Su pero l’impiego massiccio di piretroidi sta provocando un aumento esponenziale delle infestazioni causate dalla psilla (Cacopsylla pyri) e non è infrequente imbattersi in pereti che a fine stagione sono diventati completamente neri.
L’attività di Anthocoris nemoralis
In questa situazione e in attesa che la lotta biologica dia i suoi frutti contenendo le popolazioni di cimice asiatica, è diventato ancora più importante preservare l’attività degli ausiliari e soprattutto di Anthocoris nemoralis che è il più efficace agente di controllo naturale della psilla.
La capacità “regolarizzatrice” degli antocoridi è ben conosciuta e le moderne strategie di difesa integrata hanno sempre cercato di preservarne l’attività con una oculata scelta delle sostanze attive impiegate nelle strategie di difesa del pero, sia nella lotta diretta alla psilla sia nella lotta alla carpocapsa.
Oggi, che le strategie sono cambiate e che ci sono situazioni in cui la sopravvivenza degli antocoridi nei pereti è stata messa a rischio da una strategia insetticida molto aggressiva, è importante aiutarne l’attività in ogni modo, anche con la presenza di alcune piante spontanee e ornamentali come Albero di Giuda, Olmo, Frassino e Biancospino che offrono spazi sicuri di svernamento e prede alternative in momenti di scarsa disponibilità di psilla sul pero.
L’antocoride compie di norma 2-3 generazioni annuali e sverna come adulto riparato all’interno dei pereti o nell’ambiente esterno avvantaggiandosi della presenza di siepi, lettiere e di altri ricoveri.

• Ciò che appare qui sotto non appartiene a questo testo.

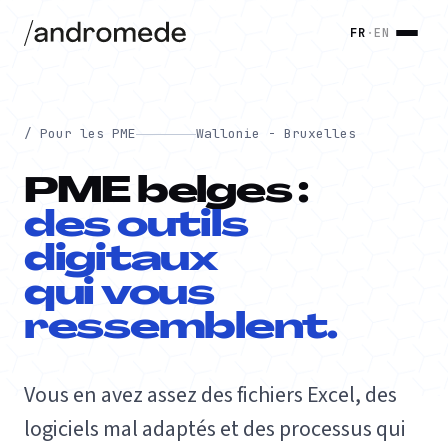
FR
·
EN
/ Pour les PME
Wallonie - Bruxelles
PME belges :
des outils
digitaux
qui vous
ressemblent.
Vous en avez assez des fichiers Excel, des
logiciels mal adaptés et des processus qui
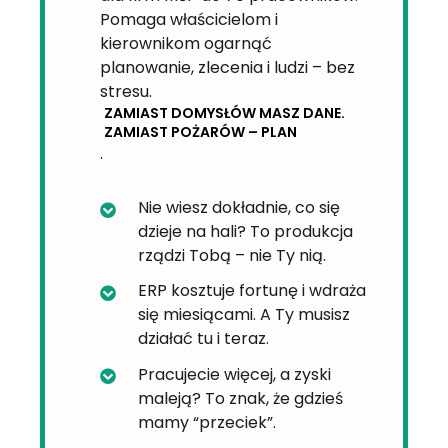
Pomaga właścicielom i
kierownikom ogarnąć
planowanie, zlecenia i ludzi – bez
stresu.
ZAMIAST DOMYSŁÓW MASZ DANE.
ZAMIAST POŻARÓW – PLAN
.
Nie wiesz dokładnie, co się
dzieje na hali? To produkcja
rządzi Tobą – nie Ty nią.
ERP kosztuje fortunę i wdraża
się miesiącami. A Ty musisz
działać tu i teraz.
Pracujecie więcej, a zyski
maleją? To znak, że gdzieś
mamy “przeciek”.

Per arrivare allo stadio di adulto attraversa 5 stadi giovanili (2 da neanide e 3 da ninfa). Le generazioni successive compaiono nel frutteto da giugno a settembre. A. nemoralis oltre a essere un predatore della psilla si nutre attivamente anche di altri fitofagi: è stato calcolato che un adulto nella sua vita può cibarsi fino a 300 forme giovanili di psilla mentre, una forma giovanile, può consumare fino a 600 acari, da 100 a 200 afidi, o 60-100 neanidi di psilla.
I lanci degli ausiliari
Nelle aziende che sono riuscite a stabilire un solido equilibrio biocenotico nel pereto attraverso tecniche rispettose dell’agroecosistema, gli antocoridi colonizzano stabilmente il frutteto e riescono in breve tempo a ridurre ai minimi termini la popolazione.
Nei casi in cui la presenza degli antocoridi selvatici risulta troppo rarefatta, anche a causa dell’aumento della pressione chimica, diventa molto più complicato ricreare l’equilibrio biologico nel pereto anche perché la progressione delle popolazioni di predatore di norma è naturalmente più lenta e segue di 2-3 settimane quelle della preda.
In questi casi può essere d’aiuto il “lancio” di antocoridi allevati che permettono di anticipare l’insediamento di una buona popolazione del predatore nel pereto, prima di quando non avvenga naturalmente e limitare così al massimo lo sviluppo della psilla.